Trigger Point (streams on CBC Gem) is a new and bonkers British police drama. It’s bonkers because it’s all wailing sirens, explosions and terse dialogue spat out by stock characters. Set in London’s Metropolitan Police bomb-disposal unit, it features a brave, cool bomb-disposal expert named Lana Washington (Vicky McClure from Line of Duty). Her sidekick in the dangerous work is Joel (Nut) Nutkins (Adrian Lester) with whom she served in Afghanistan. There are chases, many moments of overcooked tension and bombs exploding, especially in tower blocks where not very middle-class people live. If your taste runs to British police series featuring a lot of jargon, tension at the office and suspicion of foreigners, this could be wild fun for you. Six episodes, three available now on the free part of CBC Gem.

George Carlin’s American Dream (HBO, streams on Crave, Saturday, 8 p.m.) is a new, two-part documentary consideration of Carlin and his career. Made by Judd Apatow and Michael Bonfiglio, it’s about Carlin’s rise, fall, rise and rise again. It’s really a two-story documentary, with Carlin’s personal life discussed by his fiercely proud and protective daughter Kelly, who has a good eye for the telling detail. The other story is told by other comedians, including Chris Rock, Jerry Seinfeld and Stephen Colbert, who marvel at Carlin’s ability to stay relevant and provocative.

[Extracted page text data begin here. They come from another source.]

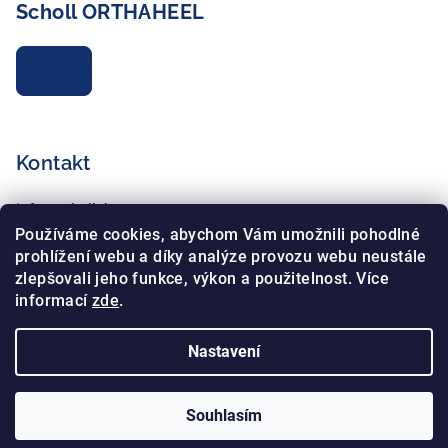
Scholl ORTHAHEEL
Archiv
Kontakt
info
@
schollshop.cz
+420 725 172 135
Používáme cookies, abychom Vám umožnili pohodlné
+420 734 765 321
prohlížení webu a díky analýze provozu webu neustále
zlepšovali jeho funkce, výkon a použitelnost. Více
informací
zde
.
Nastavení
Copyright 2026
Schollshop.cz
. Všechna práva vyhrazena.
Souhlasím
Vytvořil Shoptet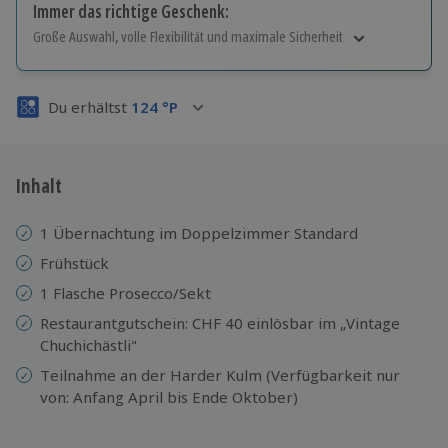
Immer das richtige Geschenk:
Große Auswahl, volle Flexibilität und maximale Sicherheit
Große Auswahl
Über 9.000 Erlebnisse.
Du erhältst
124
°P
Volle Flexibilität
Jeder Gutschein für alle Erlebnisse einlösbar.
Maximale Sicherheit
3 Jahre gültig & verlängerbar.
Inhalt
1 Übernachtung im Doppelzimmer Standard
Frühstück
1 Flasche Prosecco/Sekt
Restaurantgutschein: CHF 40 einlösbar im „Vintage
Chuchichästli"
Teilnahme an der Harder Kulm (Verfügbarkeit nur
von: Anfang April bis Ende Oktober)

Finally, The Hall: Honoring the Greats of Stand-Up (streams on Netflix) also features Carlin. Four contemporary comedians eulogize four who have passed away, and Jon Stewart gets very serious about Carlin as an artist. Chelsea Handler praises Joan Rivers, Dave Chappelle talks about Richard Pryor and John Mulaney tells us the comedy of Robin Williams did not come from a dark place of the soul. It’s all a bit laboured, with some funny bits.